What do statuses 51, 56, and 64 mean?
Status 51 is an inbound application error: the IDoc reached posting and was rejected, usually a mapping or master-data problem. Status 56 is an IDoc added with errors, typically a structural or partner-profile issue before posting. Status 64 is ready to transfer but not yet processed; persistent 64s mean inbound processing is stuck. The card counts all three but the breakdown matters because 64 is often benign and timing-related.
The depth jumped overnight. What happened?
Usually one config or master-data gap that affects many transactions. A new product line with an unmapped Sales Document type, a new wholesale customer with no business partner, or a missing FX rate for the day will fail every affected IDoc until fixed. Sort the queue by error reason; you will almost always find a handful of root causes behind a large depth, and one fix clears many entries.

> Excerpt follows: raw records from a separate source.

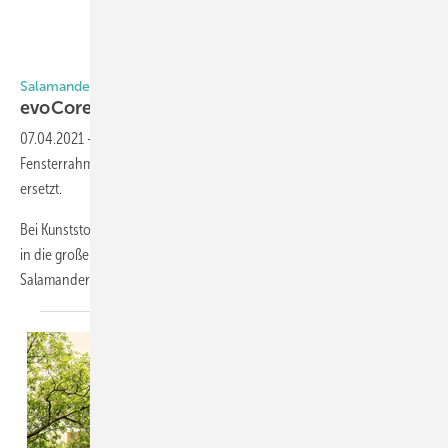
Foto: Salamander Industrie-Produkte
Salamander
evoCore+: Hightech-Kern im
Kunststoffprofil
07.04.2021
-
Mit evoCore+ wird die schwere Stahlarmierung im
Fensterrahmen durch einen hochdämmenden, stabilen Schaumkern
ersetzt.
Bei Kunststofffensterprofilen ist es üblich, aus Gründen der Stabilität
in die große Profilkammer einen massiven Stahlkern einzubauen.
Salamander geht bei der Verstärkung
des...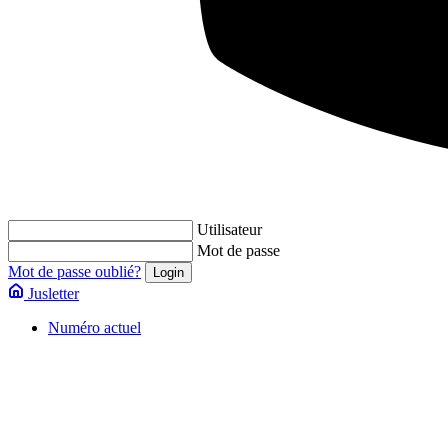
Utilisateur
Mot de passe
Mot de passe oublié?
Jusletter
Numéro actuel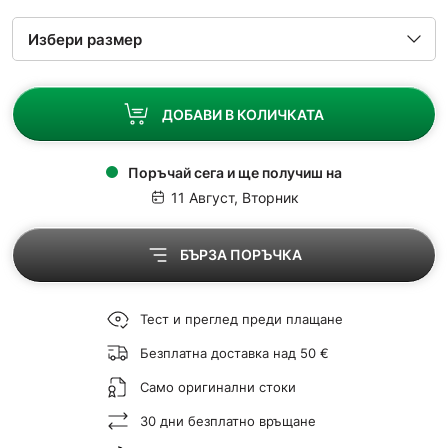
ДОБАВИ В КОЛИЧКАТА
Поръчай сега и ще получиш на
11 Август, Вторник
БЪРЗА ПОРЪЧКА
Тест и преглед преди плащане
Безплатна доставка над 50 €
Само оригинални стоки
30 дни безплатно връщане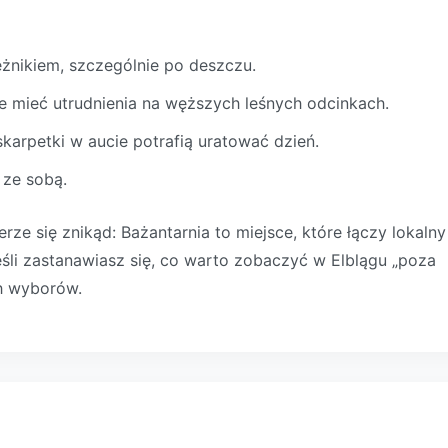
eżnikiem, szczególnie po deszczu.
e mieć utrudnienia na węższych leśnych odcinkach.
arpetki w aucie potrafią uratować dzień.
 ze sobą.
erze się znikąd: Bażantarnia to miejsce, które łączy lokalny
śli zastanawiasz się, co warto zobaczyć w Elblągu „poza
ch wyborów.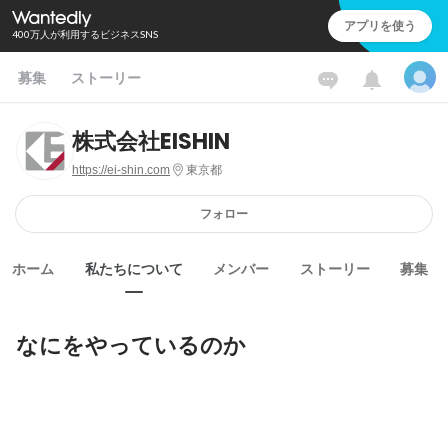
アプリを使う
400万人が利用するビジネスSNS
募集
ストーリー
株式会社EISHIN
https://ei-shin.com
東京都
フォロー
ホーム
私たちについて
メンバー
ストーリー
募集
なにをやっているのか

Does a high depth mean revenue is lost?
No, it means revenue is delayed and invisible. The transactions exist in the commerce platform and the customers have paid; they simply have not posted to the GL yet. Once the IDocs reprocess, the revenue lands. The risk is that a backlog persists across period close, in which case the period understates revenue until the queue clears. Clearing the queue restores the numbers.
How does this relate to the revenue gap?
Directly. Every IDoc in the queue is a commerce transaction missing from the GL, so a persistent depth feeds straight into the commerce-to-GL Revenue Gap vs Commerce. The depth card is the leading indicator: when it climbs, the gap widens a day or two later. The cheapest way to shrink the gap is often to keep this queue near zero.
Can I see which Company Code is worst?
Yes. IDocs carry their target Company Code, so the depth can be sliced by Company Code to show which ledger is accumulating the most failures. This is useful when one entity has a configuration or master-data gap that the others do not, because it points the fix at the right place.